The Booty Report

News and Updates for Swashbucklers Everywhere

Arrr! Methinks ye scurvy dogs did find that humans and giant sloths roamed South America in the same era.

2023-07-12

Arrr! Them wise scholars be a-studyin' fine trinkets made o' bones from giant sloths. They reckon humans may 'ave roamed South America long afore we thought. Blimey!

New research suggests that humans lived in South America at the same time as now extinct giant sloths, indicating that people arrived in the Americas earlier than previously thought. Scientists studied triangular and teardrop-shaped pendants made from sloth bones and determined that they were the result of deliberate craftsmanship. The ornaments and sediment at the Brazilian site where they were found were dated to be around 25,000 to 27,000 years old, several thousand years earlier than previous theories about human arrival in the Americas. This challenges the conventional belief that humans did not reach the Americas until around 15,000 years ago, after the Bering land bridge between Russia and Alaska was submerged. The study's co-author, Mirian Liza Alves Forancelli Pacheco, stated that this discovery, along with other sites in South and North America, calls for a reevaluation of ideas about human migration to the Americas.

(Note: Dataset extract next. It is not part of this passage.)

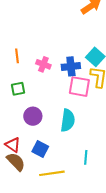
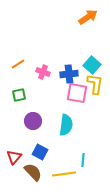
orange line: (17, 56) -> (18, 64), turned 64
red triangle: (13, 145) -> (14, 157), moved, turned 35
brown semicircle: (16, 162) -> (33, 172), moved
yellow line: (52, 173) -> (64, 174), moved

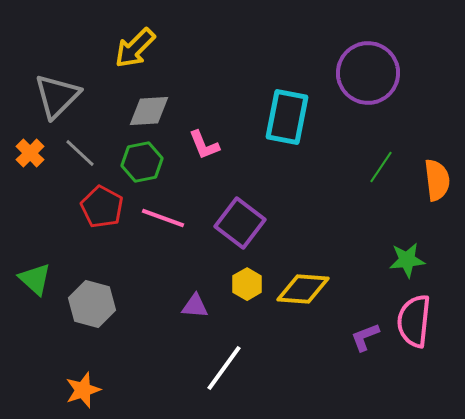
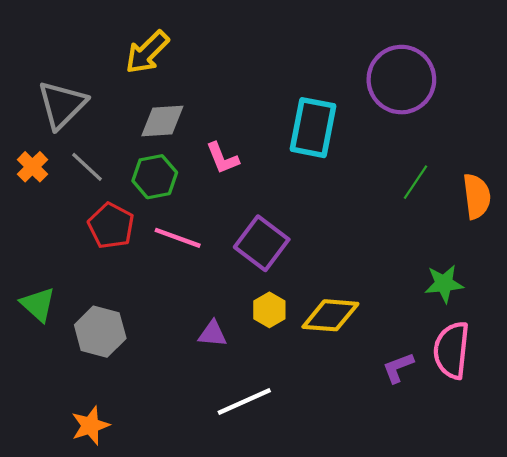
white line: (224, 368) -> (244, 401), turned 30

The ornaments were discovered 30 years ago at a rock shelter called Santa Elina in central Brazil, but this study is the first to extensively analyze them and rule out the possibility of later human involvement. The researchers determined that the carvings were made within days to a few years after the sloths died, before the materials had fossilized, and they ruled out natural abrasion as an explanation for the shapes and holes. They believe that the pendants were personal objects, possibly for adornment. The findings were published in the Proceedings of the Royal Society B journal.

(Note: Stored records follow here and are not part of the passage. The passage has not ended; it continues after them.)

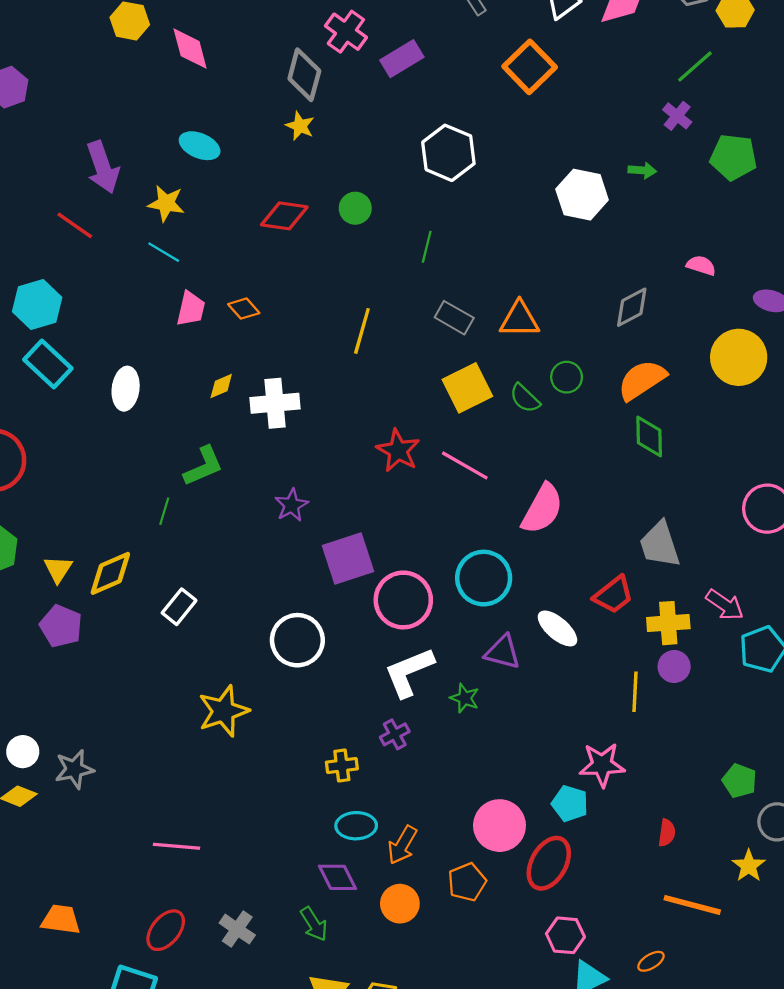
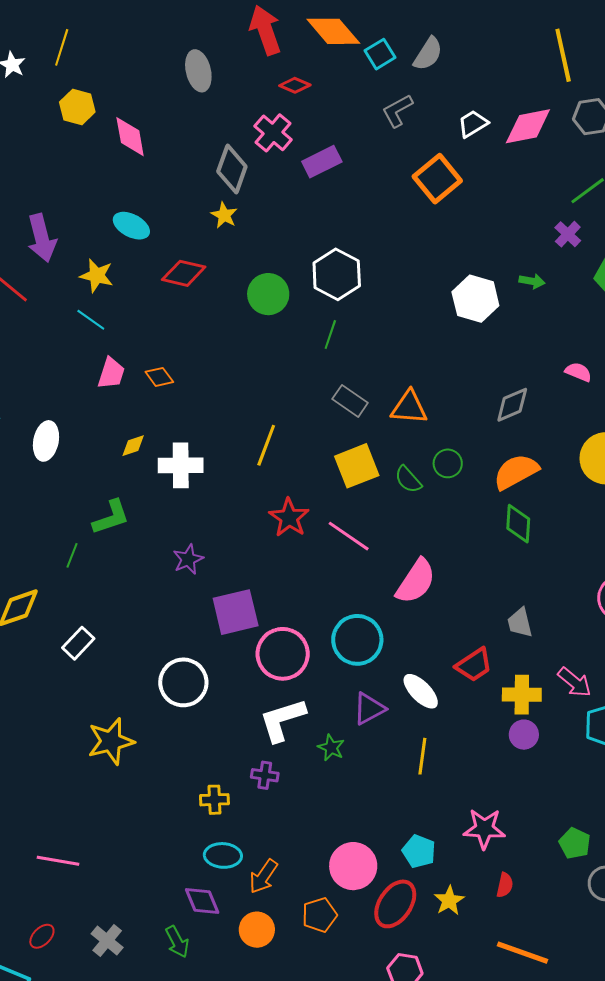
white hexagon: (448, 153) -> (337, 274), moved
green circle: (355, 208) -> (268, 294), size x1.4
red diamond: (284, 216) -> (184, 273), moved
yellow line: (362, 331) -> (266, 445), moved
gray trapezoid: (660, 545) -> (520, 623), size x0.7
purple triangle: (503, 652) -> (369, 709), turned -48
yellow line: (635, 692) -> (422, 756), moved
purple cross: (395, 734) -> (265, 775), turned 32
pink star: (602, 765) -> (484, 829), moved
yellow star: (749, 866) -> (449, 901), moved
red ellipse: (166, 930) -> (42, 936), size x0.7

While some researchers have disputed the dates of other evidence, such as fossilized human footprints in New Mexico dating back 21,000 to 23,000 years, this new research adds to the conversation about early human presence in the Americas. It challenges the idea of a single wave of migration over the Bering land bridge and suggests the possibility of multiple waves of people arriving in the Americas. Further study and analysis will be needed to fully understand the implications of these findings.